Elle est régulièrement arrêtée et subit des pressions. Mais Melek Cetinkaya reste déterminée à se battre pour obtenir la libération de son fils, un jeune militaire "injustement" condamné pour avoir pris part en 2016 à une tentative de coup d'Etat en Turquie.

Quand la tentative de renversement du président Recep Tayyip Erdogan a commencé, le soir du 15 juillet 2016, Furkan Cetinkaya, un élève-officier de 19 ans à la prestigieuse Académie de l'armée de l'air, se trouvait dans un camp d'entraînement dans le nord-ouest. Prétextant qu'une "attaque terroriste" d'envergure était en cours à Istanbul, ses supérieurs ont emmené Furkan et 115 autres élèves dans la capitale économique du pays, théâtre de violents affrontements entre putschistes et loyalistes.

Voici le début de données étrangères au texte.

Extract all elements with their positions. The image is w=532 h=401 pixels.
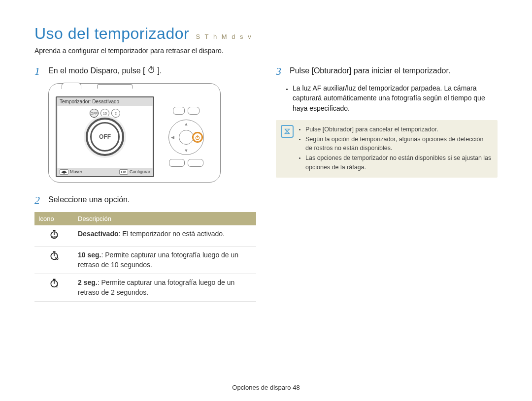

Pour Melek Cetinkaya, pas de doute: son fils, condamné en 2018 à la prison à vie pour "tentative de renversement de l'ordre constitutionnel" dans le cadre des purges massives lancées après le coup d'Etat manqué, a été dupé par des officiers putschistes. "Comment des enfants auraient-ils pu mener un coup d'Etat?", demande Mme Cetinkaya, mère de trois enfants âgée de 43 ans. Aujourd'hui, elle se bat pour corriger cette "injustice". Foulard multicolore sur la tête et long manteau pour se protéger du froid mordant, elle interpelle des passants à Ankara pour leur expliquer sa situation. "Faites en sorte que la voix des élèves-officiers soit entendue!", lance-t-elle. Quelques secondes plus tard, deux policières surgissent et l'emmènent en silence dans un fourgon. Elle sera relâchée quelques heures plus tard. Depuis qu'elle a commencé à manifester dans la rue, en septembre, elle a été interpellée une trentaine de fois.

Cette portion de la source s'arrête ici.